The Returns to Public Library Investment
Gregory Gilpin, Ezra Karger & Peter Nencka
Federal Reserve Working Paper, April 2021


Local governments spend over 12 billion dollars annually funding the operation of 15,000 public libraries in the United States. This funding supports widespread library use: more than 50% of Americans visit public libraries each year. But despite extensive public investment in libraries, surprisingly little research quantifies the effects of public libraries on communities and children. We use data on the near-universe of U.S. public libraries to study the effects of capital spending shocks on library resources, patron usage, student achievement, and local housing prices. We use a dynamic difference-in-difference approach to show that library capital investment increases children's attendance at library events by 18%, children's checkouts of items by 21%, and total library visits by 21%. Increases in library use translate into improved children's test scores in nearby school districts: a $1,000 or greater per-student capital investment in local public libraries increases reading test scores by 0.02 standard deviations and has no effects on math test scores. Housing prices do not change after a sharp increase in public library capital investment, suggesting that residents internalize the increased cost and improved quality of their public libraries.

When Scale and Replication Work: Learning from Summer Youth Employment Experiments
Sara Heller
NBER Working Paper, April 2021


Because successful human capital interventions often fail to scale or replicate, public investment decisions require understanding how program size, context, and implementation shape program effects. This paper uses two new randomized controlled trials of summer youth employment programs in Chicago and Philadelphia to demonstrate how multiple experiments can help explain replicability and inform the expansion of promising approaches. Even when these programs grow or change models across contexts, participation consistently reduces criminal justice involvement. It may also decrease the need for child protective services and behavioral health treatment. Experimental variation in program model and local provider generates no detectable heterogeneity, suggesting that effects replicate partly because variability in implementation does not matter. There is, however, individual-level heterogeneity that explains differences in effect magnitudes across populations and informs optimal targeting; youth at higher risk of socially costly outcomes experience larger benefits. Identifying more interventions that combine this pattern of treatment heterogeneity with robust replicability could aid efforts to reduce social inequality efficiently.

Are Artificially Intelligent Conversational Chatbots Uniformly Effective in Reducing Summer Melt?

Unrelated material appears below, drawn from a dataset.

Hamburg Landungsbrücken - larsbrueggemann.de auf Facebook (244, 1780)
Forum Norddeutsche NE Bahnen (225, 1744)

Evidence from a Randomized Controlled Trial
Aizat Nurshatayeva et al.
Research in Higher Education, May 2021, Pages 392-402


Our field experiment extends prior work on college matriculation by testing the extent to which an artificially intelligent (AI) chatbot's outreach and support to college students (N = 4442) reduced summer melt and improved first-year college enrollment at a 4-year university. Specifically, we investigate which students the intervention proves most effective for. We find that the AI chatbot increased overall success with navigating financial aid processes, such that student take up of educational loans increased by four percentage points. This financial aid effect was concentrated among would-be first-generation college goers, for whom loan acceptances increased by eight percentage points. In addition, the outreach increased first-generation students' success with course registration and fall semester enrollment each by three percentage points. Our findings suggest that proactive chatbot outreach to students is likely to be most successful in reducing summer melt among those who may need the chatbot support the most.